Plutarch. Plutarch's Lives, Vol. I. Perrin, Bernadotte, translator. Cambridge, MA: Harvard University Press; London: William Heinemann Ltd., 1914.

When this had been done, and the city was in an uproar, Megacles[*](Grandson of the Megacles who brought the taint of pollution upon the family (Plut. Sol. 12.1-3). He had been allowed to return from banishment.) straightway fled, with the rest of the Alcmaeonidae. But Solon, although he was now a very old man, and had none to support him, went nevertheless into the market-place and reasoned with the citizens, partly blaming their folly and weakness, and partly encouraging them still and exhorting them not to abandon their liberty.

Then it was, too, that he uttered the famous saying, that earlier it had been easier for them to hinder the tyranny, while it was in preparation; but now it was a greater and more glorious task to uproot and destroy it when it had been already planted and was grown.

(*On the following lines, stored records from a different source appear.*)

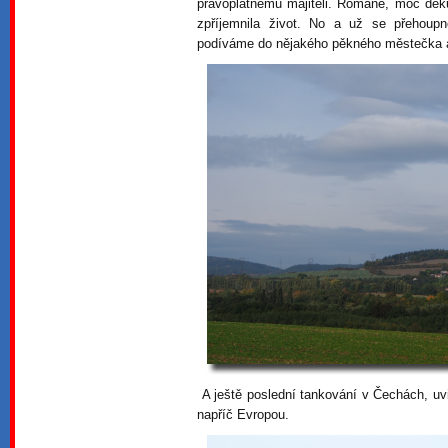
právoplatnému majiteli. Romane, moc dě
zpříjemnila život. No a už se přeho
podíváme do nějakého pěkného městečka a
A ještě poslední tankování v Čechách, uv
napříč Evropou.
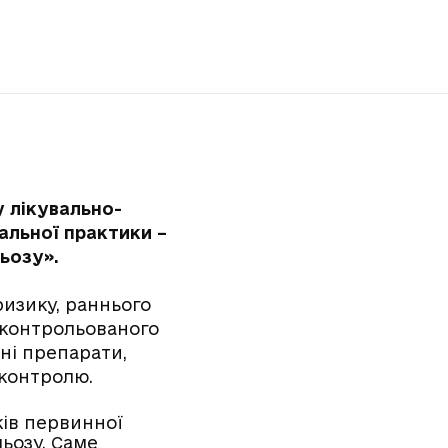
 лікувально-
альної практики –
ьозу».
изику, раннього
ї контрольованого
ні препарати,
 контролю.
ів первинної
ьозу. Саме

No one had the courage to side with him, however, and so he retired to his own house, took his arms, and placed them in the street in front of his door, saying: I have done all I can to help my country and its laws. [*](It was for others to do the same. Cf. Aristot. Const. Ath. 14.2.)

From that time on he lived in quiet retirement, and when his friends urged him to fly, he paid no heed to them, but kept on writing poems, in which he heaped reproaches on the Athenians:—

  1. If now ye suffer grievously through cowardice all your own,
  2. Cherish no wrath against the gods for this,
  3. For ye yourselves increased the usurper’s power by giving him a guard,
  4. And therefore are ye now in base subjection.